● RECORD SET:
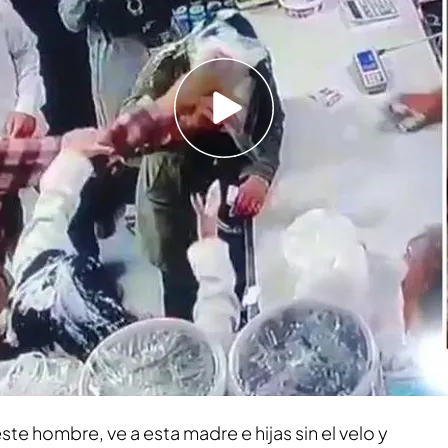
era latigazos y cárcel", asegura
o le espera una sentencia de doce meses si ha
enales"
o detenidas por no llevar el velo islámico.
or un hombre que les lanzó yogur a la cabeza
resto de clientes. 'Todo es mentira' se pone en
mohammadi
, activista iraní para conocer más
o.
este hombre, ve a esta madre e hijas sin el velo y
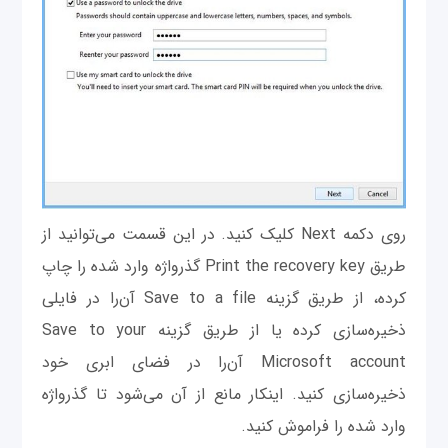
روی دکمه Next کلیک کنید. در این قسمت می‌توانید از
طریق Print the recovery key گذرواژه وارد شده را چاپ
کرده، از طریق گزینه Save to a file آن‌را در فایلی
ذخیره‌سازی کرده یا از طریق گزینه Save to your
Microsoft account آن‌را در فضای ابری خود
ذخیره‌سازی کنید. اینکار مانع از آن می‌شود تا گذرواژه
وارد شده را فراموش کنید.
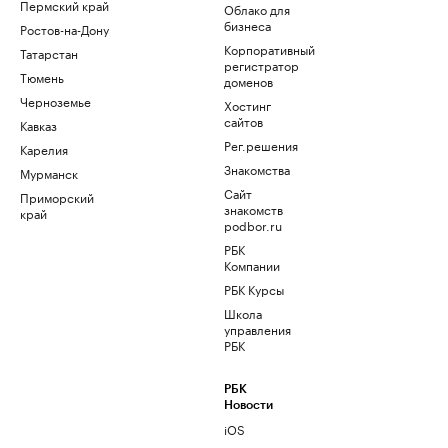
Пермский край
Облако для
бизнеса
Ростов-на-Дону
Корпоративный
Татарстан
регистратор
Тюмень
доменов
Черноземье
Хостинг
сайтов
Кавказ
Рег.решения
Карелия
Знакомства
Мурманск
Сайт
Приморский
знакомств
край
podbor.ru
РБК
Компании
РБК Курсы
Школа
управления
РБК
РБК
Новости
iOS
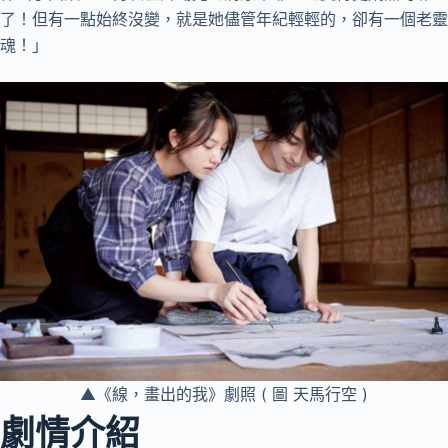
了！但有一點始終沒變，就是她儘管年紀輕輕的，卻有一個老靈
魂！」
▲《線，畫出的我》劇照 ( 圖 天馬行空 )
劇情介紹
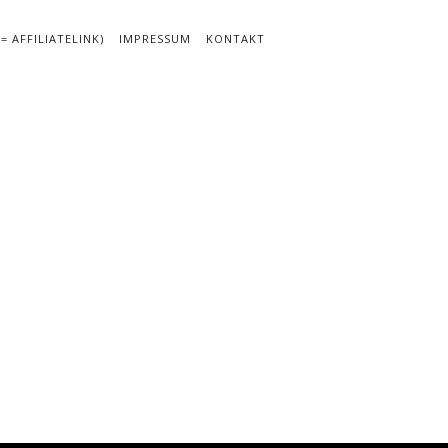
 AFFILIATELINK)
IMPRESSUM
KONTAKT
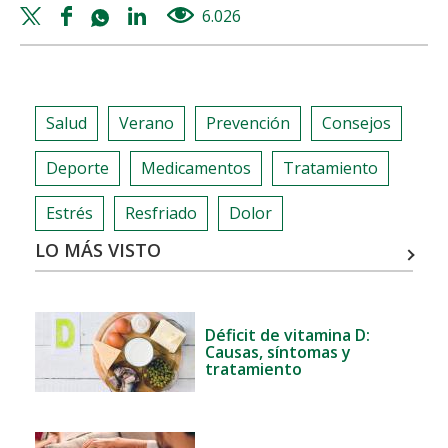
¿POR
Twitter
Facebook
Whatsapp
Linkedin
6.026
views
QUÉ
share
share
share
share
ES
BUENO
AMAMANTAR
Salud
Verano
Prevención
Consejos
A
TU
Deporte
Medicamentos
Tratamiento
HIJO?
Estrés
Resfriado
Dolor
LO MÁS VISTO
Déficit de vitamina D:
Causas, síntomas y
tratamiento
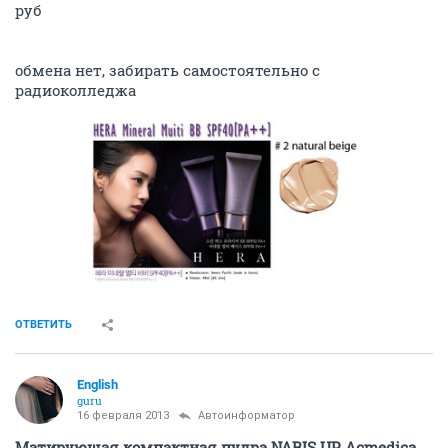
руб
обмена нет, забирать самостоятельно с
радиоколледжа
ОТВЕТИТЬ
English
guru
16 февраля 2013
Автоинформатор
Матирующая компактная пудра NARIS UP Acmedica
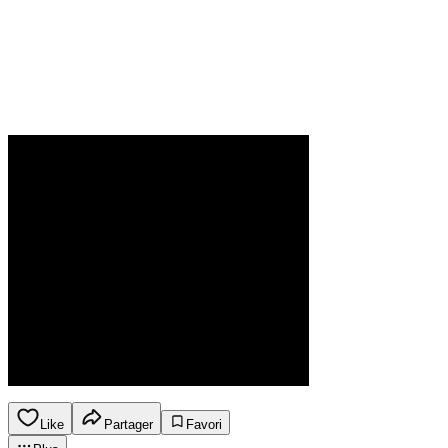
Like
Partager
Favori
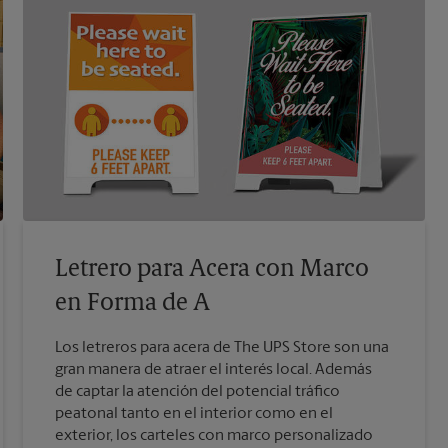
Letrero para Acera con Marco
en Forma de A
Los letreros para acera de The UPS Store son una
gran manera de atraer el interés local. Además
de captar la atención del potencial tráfico
peatonal tanto en el interior como en el
exterior, los carteles con marco personalizado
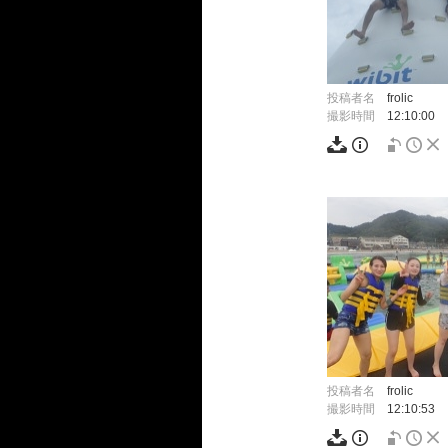
投稿者名
frolic
撮影時間
12:10:00
投稿者名
frolic
撮影時間
12:10:53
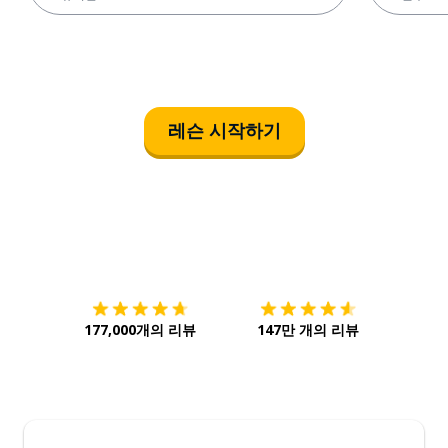
레슨 시작하기
다운로드하기
앱 스토어
시작하
177,000개의 리뷰
147만 개의 리뷰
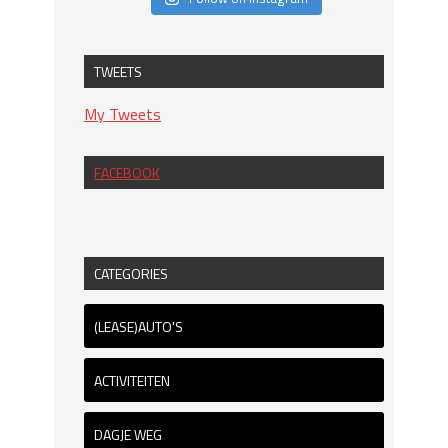
TWEETS
My Tweets
FACEBOOK
CATEGORIES
(LEASE)AUTO'S
ACTIVITEITEN
DAGJE WEG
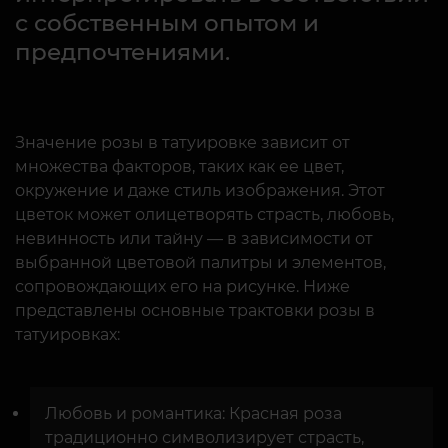
с собственным опытом и
предпочтениями.
Значение розы в татуировке зависит от
множества факторов, таких как ее цвет,
окружение и даже стиль изображения. Этот
цветок может олицетворять страсть, любовь,
невинность или тайну — в зависимости от
выбранной цветовой палитры и элементов,
сопровождающих его на рисунке. Ниже
представлены основные трактовки розы в
татуировках:
Любовь и романтика: Красная роза
традиционно символизирует страсть,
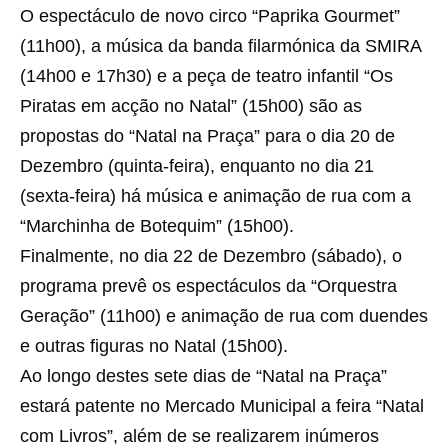
O espectáculo de novo circo “Paprika Gourmet”
(11h00), a música da banda filarmónica da SMIRA
(14h00 e 17h30) e a peça de teatro infantil “Os
Piratas em acção no Natal” (15h00) são as
propostas do “Natal na Praça” para o dia 20 de
Dezembro (quinta-feira), enquanto no dia 21
(sexta-feira) há música e animação de rua com a
“Marchinha de Botequim” (15h00).
Finalmente, no dia 22 de Dezembro (sábado), o
programa prevê os espectáculos da “Orquestra
Geração” (11h00) e animação de rua com duendes
e outras figuras no Natal (15h00).
Ao longo destes sete dias de “Natal na Praça”
estará patente no Mercado Municipal a feira “Natal
com Livros”, além de se realizarem inúmeros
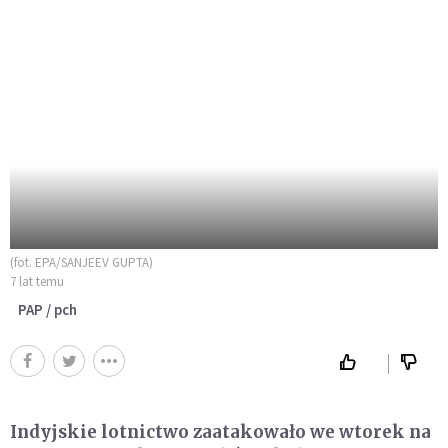
(fot. EPA/SANJEEV GUPTA)
7 lat temu
PAP / pch
Indyjskie lotnictwo zaatakowało we wtorek na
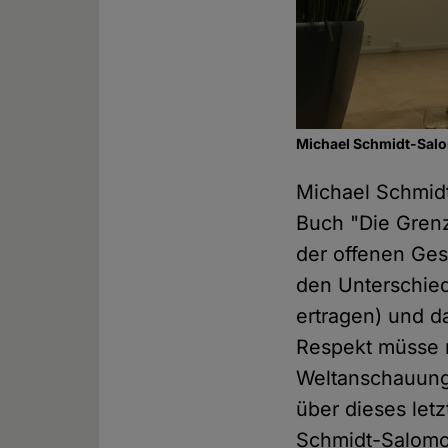
Michael Schmidt-Salo
Michael Schmidt
Buch "Die Grenze
der offenen Gesel
den Unterschie
ertragen) und d
Respekt müsse 
Weltanschauung.
über dieses letz
Schmidt-Salomo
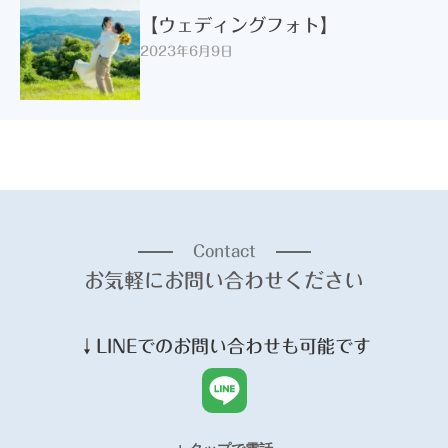
【ウェディングフォト】
2023年6月9日
Contact
お気軽にお問い合わせください
↓
LINE
でのお問い合わせも可能です
↓ タップで電話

● INSTRUCTIONS TO FOLLOW: Go through the records above, find every line with the word "Michael", and list those lines.

● SOLUTION:
Michael Schmidt-Salo
Michael Schmidt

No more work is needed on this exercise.